ASSIGNMENT: Set every entry down again exactly, excluding any pictures.

DATASET ENTRIES:

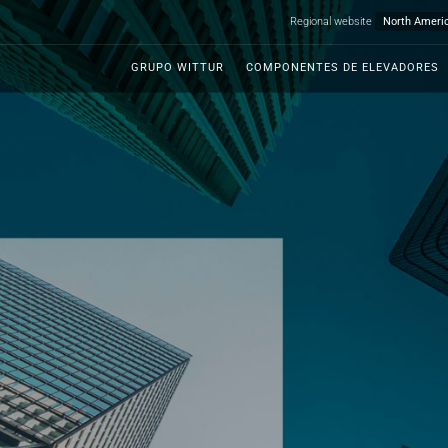
Regional website
GRUPO WITTUR
COMPONENTES DE ELEVADORES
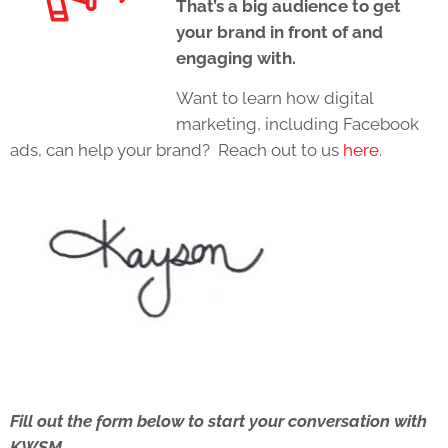
That’s a big audience to get
your brand in front of and
engaging with.
Want to learn how digital
marketing, including Facebook
ads, can help your brand? Reach out to us
here.
Fill out the form below to start your conversation with
KWSM.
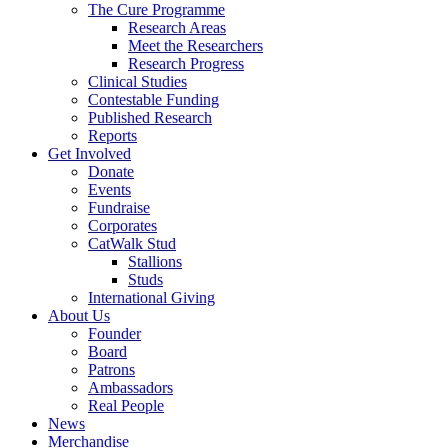
The Cure Programme
Research Areas
Meet the Researchers
Research Progress
Clinical Studies
Contestable Funding
Published Research
Reports
Get Involved
Donate
Events
Fundraise
Corporates
CatWalk Stud
Stallions
Studs
International Giving
About Us
Founder
Board
Patrons
Ambassadors
Real People
News
Merchandise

WRITTEN SOLUTION:
Regional website
GRUPO WITTUR
COMPONENTES DE ELEVADORES
That’s a big audience to get
your brand in front of and
engaging with.
Want to learn how digital
marketing, including Facebook
ads, can help your brand? Reach out to us
here.
Fill out the form below to start your conversation with
KWSM.
The Cure Programme
Research Areas
Meet the Researchers
Research Progress
Clinical Studies
Contestable Funding
Published Research
Reports
Get Involved
Donate
Events
Fundraise
Corporates
CatWalk Stud
Stallions
Studs
International Giving
About Us
Founder
Board
Patrons
Ambassadors
Real People
News
Merchandise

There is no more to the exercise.